I recently had a discussion with a professional in the field of outbound lead generation– I’ll call him John. John was explaining how he is always doing A/B testing on small sample sizes to improve the results. John is a legitimate expert in the field, but I suspected that his ability to generate meetings had nothing to do with his A/B testing (see previous A/B testing fallacy blog post.)

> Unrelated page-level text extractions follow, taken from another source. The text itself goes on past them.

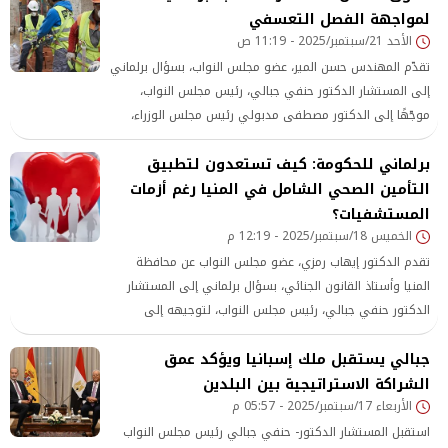
لمواجهة الفصل التعسفي
المقبل، ودعوة الدكتور مصطفى مدبولي، رئيس مجلس الوزراء،
الأحد 21/سبتمبر/2025 - 11:19 ص
للإدلاء ببيان في هذا الشأن.
تقدّم المهندس حسن المير، عضو مجلس النواب، بسؤال برلماني
إلى المستشار الدكتور حنفي جبالي، رئيس مجلس النواب،
موجّهًا إلى الدكتور مصطفى مدبولي رئيس مجلس الوزراء،
والسيد محمد جبران وزير العمل، بشأن ضرورة التطبيق الحاسم
برلماني للحكومة: كيف تستعدون لتطبيق
والفوري لقانون العمل الجديد 2025، لضمان حماية حقوق
ملايين العمال من الفصل التعسفي.
التأمين الصحي الشامل في المنيا رغم أزمات
المستشفيات؟
الخميس 18/سبتمبر/2025 - 12:19 م
تقدم الدكتور إيهاب رمزي، عضو مجلس النواب عن محافظة
المنيا وأستاذ القانون الجنائي، بسؤال برلماني إلى المستشار
الدكتور حنفي جبالي، رئيس مجلس النواب، لتوجيهه إلى
الدكتور مصطفى مدبولي، رئيس مجلس الوزراء، والدكتور خالد
جبالي يستقبل ملك إسبانيا ويؤكد عمق
عبد الغفار، نائب رئيس الوزراء للتنمية البشرية ووزير الصحة
والسكان
الشراكة الاستراتيجية بين البلدين
الأربعاء 17/سبتمبر/2025 - 05:57 م
استقبل المستشار الدكتور- حنفي جبالي رئيس مجلس النواب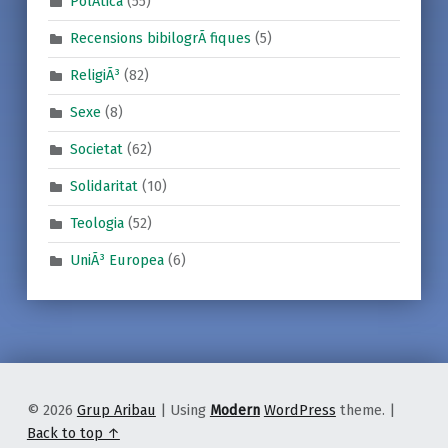
PolÃ­tica
(55)
Recensions bibilogrÃ fiques
(5)
ReligiÃ³
(82)
Sexe
(8)
Societat
(62)
Solidaritat
(10)
Teologia
(52)
UniÃ³ Europea
(6)
© 2026
Grup Aribau
|
Using
Modern
WordPress
theme.
|
Back to top ↑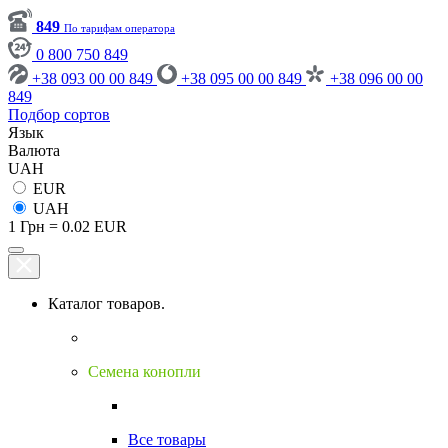
849
По тарифам оператора
0 800 750 849
+38 093 00 00 849
+38 095 00 00 849
+38 096 00 00
849
Подбор сортов
Язык
Валюта
UAH
EUR
UAH
1 Грн = 0.02 EUR
Каталог товаров.
Семена конопли
Все товары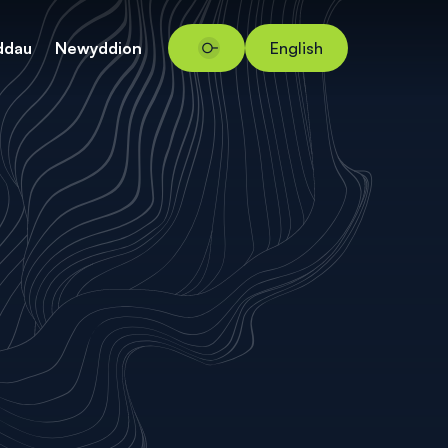
ddau
Newyddion
English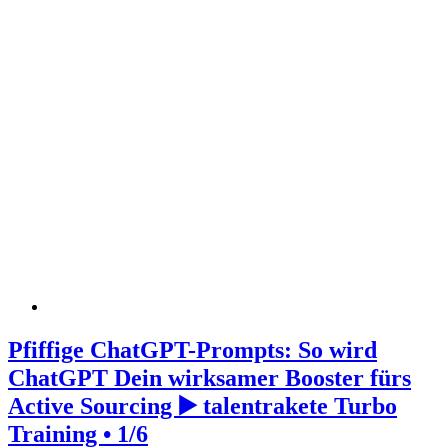
Pfiffige ChatGPT-Prompts: So wird
ChatGPT Dein wirksamer Booster fürs
Active Sourcing ▶️ talentrakete Turbo
Training • 1/6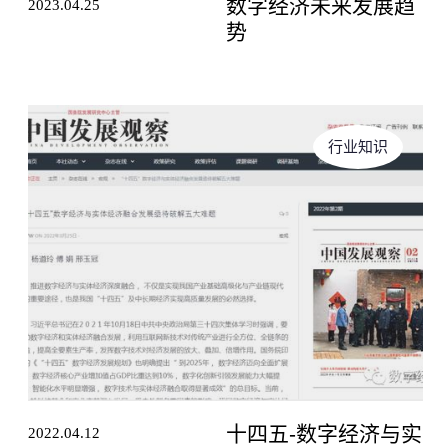
数字经济未来发展趋
2023.04.25
势
上传 *
选择文件
行业知识
职位 *
简短描述
十四五-数字经济与实
2022.04.12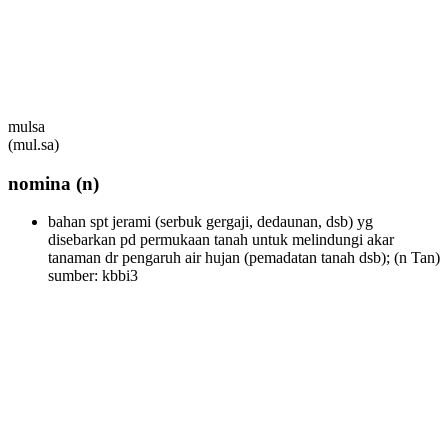
mulsa
(mul.sa)
nomina
(n)
bahan spt jerami (serbuk gergaji, dedaunan, dsb) yg
disebarkan pd permukaan tanah untuk melindungi akar
tanaman dr pengaruh air hujan (pemadatan tanah dsb);
(n Tan)
sumber: kbbi3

To illustrate the problem, let’s say we want to see the effect of flipping a coin with our left vs right hand. If I did 5 tests of each, I might see a result like 3 heads for left and 1 head for right. However, we know that the coin is actually 50/50 regardless of hand and even if there was an effect it could never be so big. The ‘data’ from this experiment is pure noise. However, if I do 5000 flips, I will clearly see there is no difference. Now, lets put a piece of tape on one side of the coin to see if that increases the likelihood that the tape side is up or the tape side is down. After 5 tests, unless the effect was very ,very strong, we would never see a real effect and would instead see more statistical noise. The smaller the true underling statistical effect, the more samples you need to detect it. Note, however, that you will alway see an effect. The question is: is that a mirage or real?
In the case of John, I suspected he was thinking mirages were real data. So, I sat down with another fellow lead generation mathematics nerd and ran the numbers again. This time we look at Z-scores and frequentist statistics…
How many leads do I need for A/B testing my sales message?
The basic question is how many samples in my B group would I need to risk in order to detect an improvement of 30%?
If we assume we have:
- a very high performing campaign (2% meeting rate)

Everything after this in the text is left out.